We also allowed him to fail actual classes in high school. My decision to cut him loose to sink or swim (I managed to pack two cliches into one sentence, which is a huge accomplishment for a writer *grin*) as a sophomore in high school had to do with the following rationale:
- Clark’s consumption of his medication had finally (FINALLY) become routine and not a source of combat or sneakery
- Up through his freshman year but with decreasing involvement each year, we had provided Clark with a great deal of support in terms of parental help and life skills training from his counselor, such as organizational skills. Bless his heart, we made him fill out homework/test/issues sheets every day in every class, and at one point he also had to have his teachers initial it. By the end of freshman year, we’d backed off to just asking.
- The school district has a nifty online system for the parents to access their child’s grades — I had “Clark progress reports” in real time.
- Clark expressed in urgent terms his desire to show he could succeed independently.
And he failed Algebra twice, Health once, and Chemistry once his first semester of his sophomore year.

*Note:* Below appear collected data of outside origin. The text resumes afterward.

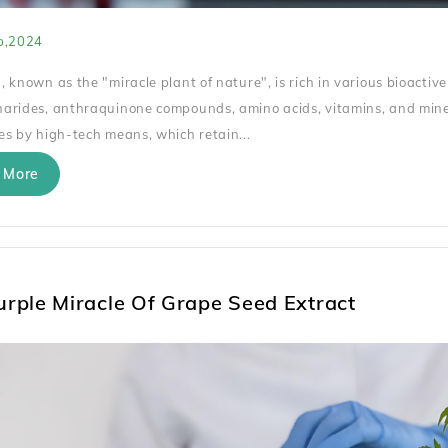
p,2024
, known as the "miracle plant of nature", is rich in various bioactive
arides, anthraquinone compounds, amino acids, vitamins, and miner
es by high-tech means, which retain...
 More
urple Miracle Of Grape Seed Extract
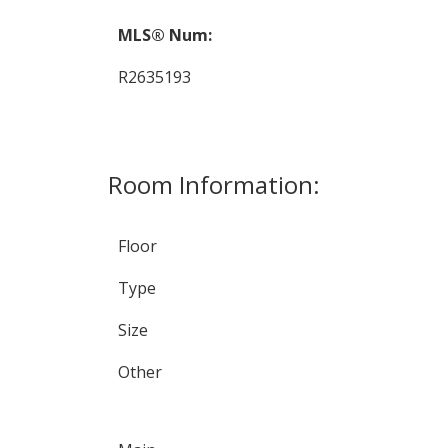
MLS® Num:
R2635193
Room Information:
Floor
Type
Size
Other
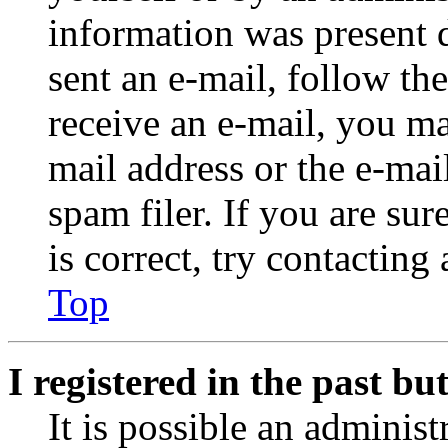
information was present d
sent an e-mail, follow the
receive an e-mail, you ma
mail address or the e-ma
spam filer. If you are su
is correct, try contacting
Top
I registered in the past b
It is possible an administ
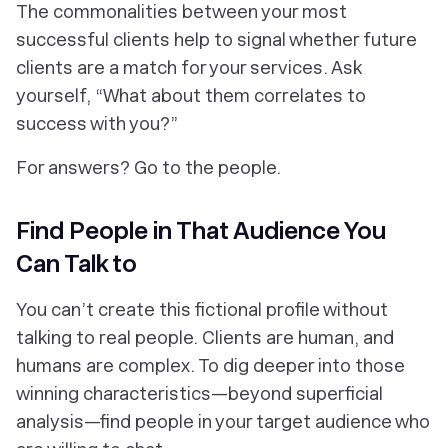
The commonalities between your most
successful clients help to signal whether future
clients are a match for your services. Ask
yourself, “What about
them
correlates to
success with you?”
For answers? Go to the people.
Find People in That Audience You
Can Talk to
You can’t create this fictional profile without
talking to real people. Clients are human, and
humans are complex. To dig deeper into those
winning characteristics—beyond superficial
analysis—find people in your target audience who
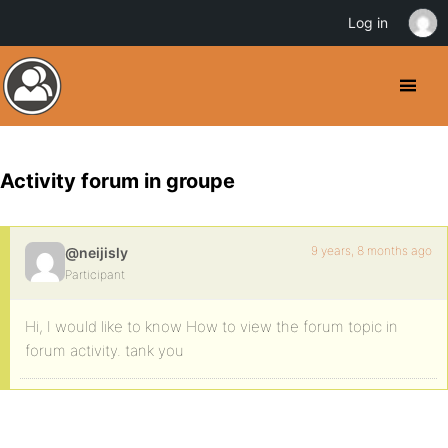
Log in
Activity forum in groupe
9 years, 8 months ago
@neijisly
Participant
Hi, I would like to know How to view the forum topic in
forum activity. tank you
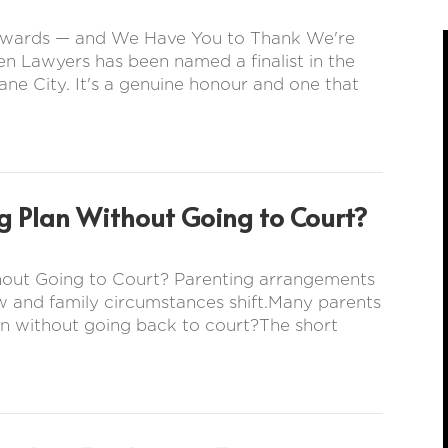
s Awards — and We Have You to Thank We're
en Lawyers has been named a finalist in the
ne City. It's a genuine honour and one that
g Plan Without Going to Court?
hout Going to Court? Parenting arrangements
w and family circumstances shift.Many parents
n without going back to court?The short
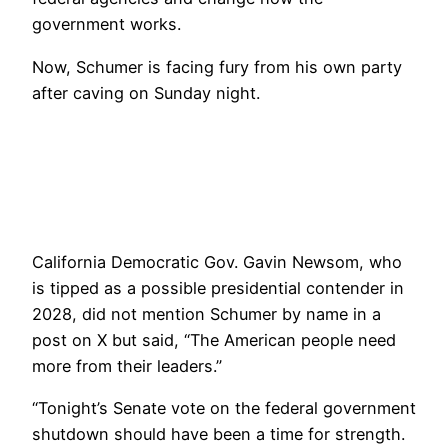
government works.
Now, Schumer is facing fury from his own party
after caving on Sunday night.
California Democratic Gov. Gavin Newsom, who
is tipped as a possible presidential contender in
2028, did not mention Schumer by name in a
post on X but said, “The American people need
more from their leaders.”
“Tonight’s Senate vote on the federal government
shutdown should have been a time for strength.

But we made some changes on the fly (this is a recap of a past blog, ADHD in a Divorced Family
), the most notable of which was that Clark established full time residence at our house rather than alternating time at his Dad’s. They still hang out as frequently as they can, but only after Clark completes his work to my satisfaction and if it does not disrupt his studies. Clark has stability and a routine now.
Changes I have not blogged about before also are part of our “Right Stuff” formula. We did a pantry sweep and eliminated food products with red dyes (per his doctor’s recommendation),
especially Pop Tarts which broke his sister’s hearts. The Pop Tarts belonged to the girls, but Clark had been thiefing them, so out they went. I told them to take it up with their brother and suggest to him that he follow the rules in the future, hoping for a little peer pressure influence on him. It seemed to help.
We increased the caloric intake and percentage of protein in his morning meal (again, per his doc’s suggestion).
He tended to grab an English muffin or bagel with butter and grape jelly, if anything. I started making his Chocolate Muscle Milk shakes with an ice cream scoop of peanut butter and two scoops of Blue Bell Chocolate Ice Cream (to make him drink it, and because he has become soooooo skinny). This worked so well in increasing his focus and alertness, that he added back a bagel with cream cheese, too; his appetite improved because he expended more effort during the day because he had more energy. We also made sure he carb’ed at night (lots of pasta and rice), per the suggestion of his doctor.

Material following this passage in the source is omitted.